The Legend of L'Ile Derniere
I.
Travelling south from New Orleans to the Islands, you pass through a
strange land into a strange sea, by various winding waterways. You can
journey to the Gulf by lugger if you please; but the trip may be made
much more rapidly and agreeably on some one of those light, narrow
steamers, built especially for bayou-travel, which usually receive
passengers at a point not far from the foot of old Saint-Louis Street,
hard by the sugar-landing, where there is ever a pushing and flocking of
steam craft--all striving for place to rest their white breasts against the
levee, side by side,--like great weary swans. But the miniature

steamboat on which you engage passage to the Gulf never lingers long
in the Mississippi: she crosses the river, slips into some canal-mouth,
labors along the artificial channel awhile, and then leaves it with a
scream of joy, to puff her free way down many a league of heavily
shadowed bayou. Perhaps thereafter she may bear you through the
immense silence of drenched rice-fields, where the yellow-green level
is broken at long intervals by the black silhouette of some irrigating
machine;--but, whichever of the five different routes be pursued, you
will find yourself more than once floating through sombre mazes of
swamp-forest,--past assemblages of cypresses all hoary with the
parasitic tillandsia, and grotesque as gatherings of fetich-gods. Ever
from river or from lakelet the steamer glides again into canal or
bayou,--from bayou or canal once more into lake or bay; and
sometimes the swamp-forest visibly thins away from these shores into
wastes of reedy morass where, even of breathless nights, the quaggy
soil trembles to a sound like thunder of breakers on a coast: the
storm-roar of billions of reptile voices chanting in
cadence,--rhythmically surging in stupendous crescendo and
diminuendo,--a monstrous and appalling chorus of frogs! ....
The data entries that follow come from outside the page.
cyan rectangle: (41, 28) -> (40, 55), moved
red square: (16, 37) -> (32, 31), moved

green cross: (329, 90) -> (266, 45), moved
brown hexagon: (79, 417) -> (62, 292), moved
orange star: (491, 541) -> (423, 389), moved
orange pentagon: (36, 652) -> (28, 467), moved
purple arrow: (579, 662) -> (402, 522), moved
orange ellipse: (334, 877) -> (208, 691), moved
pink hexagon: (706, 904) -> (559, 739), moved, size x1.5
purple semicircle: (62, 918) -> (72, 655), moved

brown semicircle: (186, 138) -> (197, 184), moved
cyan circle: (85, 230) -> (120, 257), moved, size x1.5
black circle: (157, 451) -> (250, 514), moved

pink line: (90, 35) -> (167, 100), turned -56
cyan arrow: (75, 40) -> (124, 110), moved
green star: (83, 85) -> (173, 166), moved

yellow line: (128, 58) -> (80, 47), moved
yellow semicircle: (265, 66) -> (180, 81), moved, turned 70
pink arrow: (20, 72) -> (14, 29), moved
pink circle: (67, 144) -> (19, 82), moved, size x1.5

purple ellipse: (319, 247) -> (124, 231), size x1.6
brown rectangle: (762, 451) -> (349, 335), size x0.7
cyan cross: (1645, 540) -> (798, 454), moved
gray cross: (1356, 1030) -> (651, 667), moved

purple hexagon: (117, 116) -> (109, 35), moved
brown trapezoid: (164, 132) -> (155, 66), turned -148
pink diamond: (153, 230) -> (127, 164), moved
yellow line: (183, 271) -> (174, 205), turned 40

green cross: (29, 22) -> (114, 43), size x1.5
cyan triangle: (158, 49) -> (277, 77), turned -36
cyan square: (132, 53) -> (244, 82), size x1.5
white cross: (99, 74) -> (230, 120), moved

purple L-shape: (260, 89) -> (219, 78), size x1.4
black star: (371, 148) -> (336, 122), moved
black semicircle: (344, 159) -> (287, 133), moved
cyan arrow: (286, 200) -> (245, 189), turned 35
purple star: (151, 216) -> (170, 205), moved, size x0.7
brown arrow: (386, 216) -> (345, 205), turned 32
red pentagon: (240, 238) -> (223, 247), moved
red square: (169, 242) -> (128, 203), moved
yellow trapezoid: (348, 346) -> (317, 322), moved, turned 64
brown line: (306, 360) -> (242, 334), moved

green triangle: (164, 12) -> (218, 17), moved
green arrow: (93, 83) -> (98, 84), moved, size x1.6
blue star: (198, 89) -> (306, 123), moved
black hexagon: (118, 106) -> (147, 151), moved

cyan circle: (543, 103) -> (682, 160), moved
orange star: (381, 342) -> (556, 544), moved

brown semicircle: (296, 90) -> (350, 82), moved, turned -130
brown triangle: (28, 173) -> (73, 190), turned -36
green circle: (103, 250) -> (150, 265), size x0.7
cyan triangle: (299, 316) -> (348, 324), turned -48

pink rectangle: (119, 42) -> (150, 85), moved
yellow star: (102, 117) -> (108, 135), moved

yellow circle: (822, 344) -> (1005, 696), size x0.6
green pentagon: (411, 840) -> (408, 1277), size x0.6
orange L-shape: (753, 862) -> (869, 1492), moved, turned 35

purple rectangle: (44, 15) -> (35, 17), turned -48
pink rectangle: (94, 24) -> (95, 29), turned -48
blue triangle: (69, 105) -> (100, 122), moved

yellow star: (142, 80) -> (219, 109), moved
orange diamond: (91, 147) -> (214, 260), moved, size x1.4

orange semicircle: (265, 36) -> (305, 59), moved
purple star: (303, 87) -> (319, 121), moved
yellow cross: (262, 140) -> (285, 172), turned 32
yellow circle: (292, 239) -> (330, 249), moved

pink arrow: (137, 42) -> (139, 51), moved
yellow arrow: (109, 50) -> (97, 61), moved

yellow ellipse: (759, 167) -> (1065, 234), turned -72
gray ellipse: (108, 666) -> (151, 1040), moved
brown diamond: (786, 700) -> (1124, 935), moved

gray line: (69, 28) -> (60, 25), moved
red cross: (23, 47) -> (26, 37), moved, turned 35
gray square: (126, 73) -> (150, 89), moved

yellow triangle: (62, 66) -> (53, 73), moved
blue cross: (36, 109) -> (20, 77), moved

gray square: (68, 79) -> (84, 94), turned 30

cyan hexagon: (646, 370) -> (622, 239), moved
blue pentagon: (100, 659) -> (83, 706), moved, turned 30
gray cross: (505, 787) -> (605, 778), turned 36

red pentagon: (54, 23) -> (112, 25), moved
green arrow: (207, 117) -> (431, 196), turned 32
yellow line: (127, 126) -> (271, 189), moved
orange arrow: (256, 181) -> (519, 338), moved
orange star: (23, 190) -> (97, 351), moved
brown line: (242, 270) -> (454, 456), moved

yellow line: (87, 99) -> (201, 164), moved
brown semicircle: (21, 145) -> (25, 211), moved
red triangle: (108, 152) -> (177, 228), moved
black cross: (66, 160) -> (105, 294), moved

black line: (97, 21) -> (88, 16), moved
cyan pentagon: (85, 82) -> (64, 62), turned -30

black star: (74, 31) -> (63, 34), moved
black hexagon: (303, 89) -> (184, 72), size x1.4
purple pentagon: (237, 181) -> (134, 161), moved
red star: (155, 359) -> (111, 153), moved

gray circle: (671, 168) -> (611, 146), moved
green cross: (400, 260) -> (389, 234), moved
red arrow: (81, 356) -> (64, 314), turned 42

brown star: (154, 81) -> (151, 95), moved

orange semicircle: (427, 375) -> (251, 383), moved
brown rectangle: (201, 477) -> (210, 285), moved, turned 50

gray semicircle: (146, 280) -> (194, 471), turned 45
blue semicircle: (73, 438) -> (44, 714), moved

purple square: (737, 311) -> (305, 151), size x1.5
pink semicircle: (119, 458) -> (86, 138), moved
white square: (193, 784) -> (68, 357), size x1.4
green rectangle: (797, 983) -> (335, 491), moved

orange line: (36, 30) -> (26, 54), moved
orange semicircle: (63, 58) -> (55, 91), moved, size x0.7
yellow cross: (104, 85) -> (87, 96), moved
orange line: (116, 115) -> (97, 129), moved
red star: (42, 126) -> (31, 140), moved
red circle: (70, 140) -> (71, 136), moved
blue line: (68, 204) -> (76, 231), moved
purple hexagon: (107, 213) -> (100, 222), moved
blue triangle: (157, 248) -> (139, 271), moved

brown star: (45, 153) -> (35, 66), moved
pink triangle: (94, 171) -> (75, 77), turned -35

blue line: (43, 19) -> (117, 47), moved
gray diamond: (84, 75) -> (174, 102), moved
Panting, screaming, scraping her bottom over the sand-bars,--all day
the little steamer strives to reach the grand blaze of blue open water
below the marsh-lands; and perhaps she may be fortunate enough to
enter the Gulf about the time of sunset. For the sake of passengers, she
travels by day only; but there are other vessels which make the journey
also by night--threading the bayou-labyrinths winter and summer:
sometimes steering by the North Star,--sometimes feeling the way with
poles in the white season of fogs,--sometimes, again, steering by that
Star of Evening which in our sky glows like another moon, and drops
over the silent lakes as she passes a quivering trail of silver fire.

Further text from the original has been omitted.